Pular para o conteúdo principal

Checklist de Revisão Periódica de CI/CD Seguro

Este checklist aplica-se a todas as aplicações com pipelines de integração e entrega contínua, avaliadas segundo os critérios do Capítulo 07 - CI/CD Seguro (CIC-001 a CIC-010). Serve como instrumento de verificação e auditoria da conformidade com os controlos mínimos prescritos para segurança de pipelines, artefactos, segredos e ambientes de execução.

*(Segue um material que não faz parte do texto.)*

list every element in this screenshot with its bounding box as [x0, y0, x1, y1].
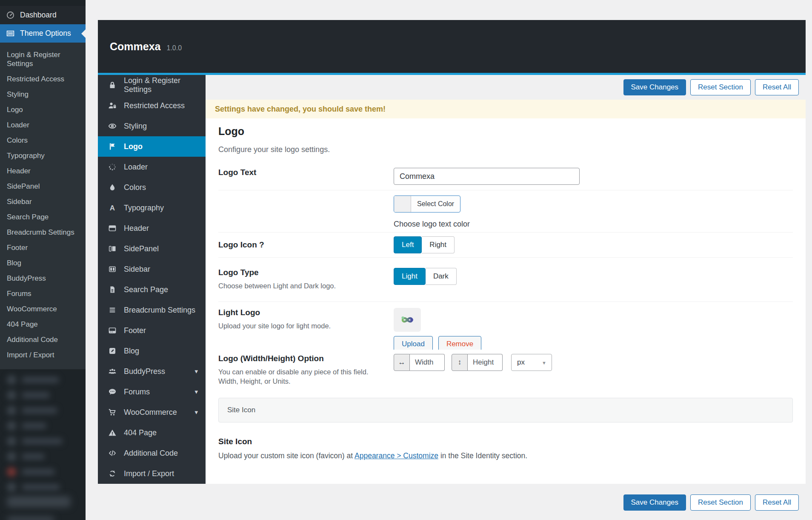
reset-all-button-bottom[interactable]: Reset All	[755, 494, 799, 511]
logo-type-toggle: Light Dark	[394, 268, 457, 285]
wp-submenu-item[interactable]: Typography	[0, 148, 86, 163]
panel-title: Commexa	[110, 40, 161, 53]
light-logo-preview[interactable]	[394, 308, 421, 332]
appearance-customize-link[interactable]: Appearance > Customize	[355, 451, 438, 460]
wp-submenu-item[interactable]: Styling	[0, 86, 86, 102]
reset-all-button[interactable]: Reset All	[755, 79, 799, 95]
theme-options-panel: Commexa 1.0.0 Login & Register Settings …	[98, 20, 806, 520]
reset-section-button[interactable]: Reset Section	[690, 79, 751, 95]
field-light-logo: Light Logo Upload your site logo for lig…	[218, 302, 793, 350]
wp-menu-theme-options[interactable]: Theme Options	[0, 24, 86, 43]
wp-submenu-item[interactable]: Footer	[0, 240, 86, 255]
options-tab-woocommerce[interactable]: WooCommerce ▾	[98, 402, 206, 422]
options-tab-sidepanel[interactable]: SidePanel	[98, 238, 206, 259]
options-tab-search-page[interactable]: Search Page	[98, 279, 206, 300]
options-tab-404-page[interactable]: 404 Page	[98, 422, 206, 443]
wp-submenu-item[interactable]: BuddyPress	[0, 270, 86, 286]
wp-submenu-item[interactable]: WooCommerce	[0, 301, 86, 316]
document-icon	[108, 285, 117, 294]
upload-button[interactable]: Upload	[394, 336, 433, 350]
comment-icon	[108, 388, 117, 396]
height-arrow-icon: ↕	[452, 354, 468, 371]
wp-menu-dashboard-label: Dashboard	[20, 11, 57, 20]
dimensions-label: Logo (Width/Height) Option	[218, 354, 383, 363]
chevron-down-icon[interactable]: ▾	[194, 368, 198, 375]
wp-submenu-item[interactable]: Colors	[0, 132, 86, 148]
field-logo-type: Logo Type Choose between Light and Dark …	[218, 258, 793, 302]
spinner-icon	[108, 163, 117, 171]
infinity-logo-image	[398, 313, 417, 326]
options-tab-restricted-access[interactable]: Restricted Access	[98, 95, 206, 116]
options-tab-loader[interactable]: Loader	[98, 157, 206, 177]
footer-icon	[108, 326, 117, 335]
select-caret-icon: ▼	[542, 360, 546, 365]
wp-submenu-item[interactable]: Blog	[0, 255, 86, 270]
save-changes-button[interactable]: Save Changes	[623, 79, 686, 95]
options-tab-buddypress[interactable]: BuddyPress ▾	[98, 361, 206, 382]
user-lock-icon	[108, 101, 117, 110]
wp-submenu-item[interactable]: SidePanel	[0, 178, 86, 194]
height-input[interactable]	[468, 354, 503, 371]
options-tab-import-export[interactable]: Import / Export	[98, 463, 206, 484]
logo-text-input[interactable]	[394, 168, 580, 185]
options-tab-breadcrumb-settings[interactable]: Breadcrumb Settings	[98, 300, 206, 320]
options-tab-login-register[interactable]: Login & Register Settings	[98, 75, 206, 95]
unit-select[interactable]: px ▼	[511, 354, 552, 371]
wp-submenu-item[interactable]: Additional Code	[0, 332, 86, 347]
options-tab-forums[interactable]: Forums ▾	[98, 382, 206, 402]
reset-section-button-bottom[interactable]: Reset Section	[690, 494, 751, 511]
wp-submenu-item[interactable]: Forums	[0, 286, 86, 301]
wp-submenu-item[interactable]: Breadcrumb Settings	[0, 224, 86, 240]
wp-submenu-item[interactable]: Header	[0, 163, 86, 178]
logo-text-label: Logo Text	[218, 168, 383, 177]
lock-icon	[108, 81, 117, 89]
wp-menu-dashboard[interactable]: Dashboard	[0, 6, 86, 24]
options-tab-logo[interactable]: Logo	[98, 136, 206, 157]
wp-submenu-item[interactable]: 404 Page	[0, 316, 86, 332]
wp-submenu-item[interactable]: Restricted Access	[0, 71, 86, 86]
svg-text:A: A	[110, 204, 115, 212]
site-icon-section: Site Icon Upload your custom site icon (…	[218, 437, 793, 473]
options-tab-sidebar[interactable]: Sidebar	[98, 259, 206, 279]
sidepanel-icon	[108, 244, 117, 253]
options-tab-styling[interactable]: Styling	[98, 116, 206, 136]
logo-type-light-option[interactable]: Light	[394, 268, 426, 285]
wp-submenu-item[interactable]: Loader	[0, 117, 86, 132]
chevron-down-icon[interactable]: ▾	[194, 408, 198, 416]
wp-submenu-item[interactable]: Logo	[0, 102, 86, 117]
save-changes-button-bottom[interactable]: Save Changes	[623, 494, 686, 511]
remove-button[interactable]: Remove	[438, 336, 481, 350]
field-logo-icon: Logo Icon ? Left Right	[218, 233, 793, 258]
options-tab-header[interactable]: Header	[98, 218, 206, 238]
options-tab-blog[interactable]: Blog	[98, 341, 206, 361]
panel-version: 1.0.0	[167, 44, 182, 52]
color-swatch	[394, 196, 411, 212]
width-input[interactable]	[410, 354, 445, 371]
dashboard-gauge-icon	[6, 11, 15, 20]
chevron-down-icon[interactable]: ▾	[194, 388, 198, 396]
wp-submenu-item[interactable]: Import / Export	[0, 347, 86, 362]
width-arrow-icon: ↔	[394, 354, 410, 371]
menu-lines-icon	[108, 306, 117, 314]
select-color-button[interactable]: Select Color	[394, 195, 460, 213]
options-tab-typography[interactable]: A Typography	[98, 198, 206, 218]
logo-icon-left-option[interactable]: Left	[394, 236, 422, 253]
droplet-icon	[108, 183, 117, 192]
wp-submenu-item[interactable]: Login & Register Settings	[0, 47, 86, 71]
logo-type-dark-option[interactable]: Dark	[426, 268, 457, 285]
field-logo-dimensions: Logo (Width/Height) Option You can enabl…	[218, 350, 793, 386]
light-logo-label: Light Logo	[218, 308, 383, 317]
wp-submenu-item[interactable]: Search Page	[0, 209, 86, 224]
logo-icon-toggle: Left Right	[394, 236, 455, 253]
options-tab-colors[interactable]: Colors	[98, 177, 206, 198]
logo-icon-right-option[interactable]: Right	[422, 236, 455, 253]
options-tab-footer[interactable]: Footer	[98, 320, 206, 341]
section-description: Configure your site logo settings.	[218, 145, 793, 154]
wp-submenu-item[interactable]: Sidebar	[0, 194, 86, 209]
wp-admin-sidebar: Dashboard Theme Options Login & Register…	[0, 0, 86, 520]
site-icon-bar[interactable]: Site Icon	[218, 398, 793, 422]
site-icon-description: Upload your custom site icon (favicon) a…	[218, 451, 793, 460]
warning-icon	[108, 428, 117, 437]
options-tab-additional-code[interactable]: Additional Code	[98, 443, 206, 463]
unit-select-value: px	[517, 358, 525, 367]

Este ficheiro funciona como:

  • Instrumento de controlo binário (sim / não) por projeto
  • Mecanismo de auditoria técnica e organizacional
  • KPI operativo de maturidade em DevSecOps
  • Critério objetivo para promoção de aplicações para produção

🗓️ Recomenda-se revisão no mínimo a cada 6 meses, ou sempre que existam alterações relevantes ao pipeline, runners, segredos, políticas, integrações externas ou modelo de promoção.


📋 Itens de Verificação

ItemVerificado?
O pipeline está definido como código e versionado, com alterações sujeitas a PR e branches principais protegidas (sem push direto nem force push)? (CIC-001)
O acesso de escrita é granular por branch/projeto com identidade empresarial (SSO/RBAC), e as aplicações L3 exigem assinatura de commits ou tags?
Os triggers estão restritos a fontes autorizadas, com execuções originadas em forks externos desativadas ou mediadas por aprovação? (CIC-002)
O CI e o CD estão separados por função, com templates reutilizáveis versionados, e a configuração efetiva de execução é registada para auditoria?
Os segredos são injetados via cofre ou variáveis protegidas, fora de YAML/logs/artefactos, mascarados nos logs e eliminados após uso? (CIC-003)
Os segredos têm âmbito mínimo, segregados por ambiente e aplicação, com rotação periódica e revogação imediata de comprometidos? (CIC-009)
O pipeline usa OIDC ou tokens de curta duração em vez de segredos estáticos long-lived, sem credenciais partilhadas entre aplicações distintas? (CIC-009)
O pipeline executa as validações de segurança aplicáveis (SAST, secrets scanning, IaC scanning, container scanning, SBOM/SCA e DAST em staging para L2/L3)? (CIC-004)
Os resultados dos scanners correspondem a execução observável (logs, run id, exit code) e a build falha automaticamente em findings críticos não justificados?
O nível de risco (L1–L3) está declarado e condiciona o pipeline, com políticas aplicadas como policy-as-code versionada?
Os gates de segurança são explícitos, binários e bloqueantes antes de ações irreversíveis, com aprovação humana nominal e separação entre sinal automático e decisão? (CIC-004)
Os runners são efémeros e segregados por projeto/risco, com hardening e integridade de imagens base verificada, sem execução privilegiada, acesso ao Docker socket ou a produção? (CIC-006/CIC-010)
As fases de build, test e deploy estão separadas, sem permissões cruzadas e com âmbito de credenciais por stage? (CIC-008)
Os artefactos são assinados com proveniência automática (modelo SLSA), verificada antes da promoção, com armazenamento/transporte seguros e deteção de manipulação? (CIC-007)
Existe rastreabilidade ponta-a-ponta (commit → pipeline → artefacto → release → deploy) com ID único por execução e retenção de logs/evidências conforme política? (CIC-005)
As exceções a controlos CI/CD estão registadas, aprovadas, temporárias e sinalizadas no pipeline, e os agentes de IA que o operam recebem credenciais OIDC efémeras com audit por tool invocation e kill-switch?

🔄 Notas finais

  • Este checklist deve ser aplicado por pipeline e por aplicação, não apenas de forma genérica.
  • O resultado pode ser usado diretamente como:
    • tarefa técnica ([SEC] Revisão CI/CD Seguro);
    • evidência de auditoria;
    • input para dashboards de maturidade;
    • critério objetivo de aprovação de release.
  • Um item assinalado como não conforme implica:
    • correção técnica,
    • registo de exceção formal,
    • ou bloqueio de promoção, conforme o nível de risco da aplicação.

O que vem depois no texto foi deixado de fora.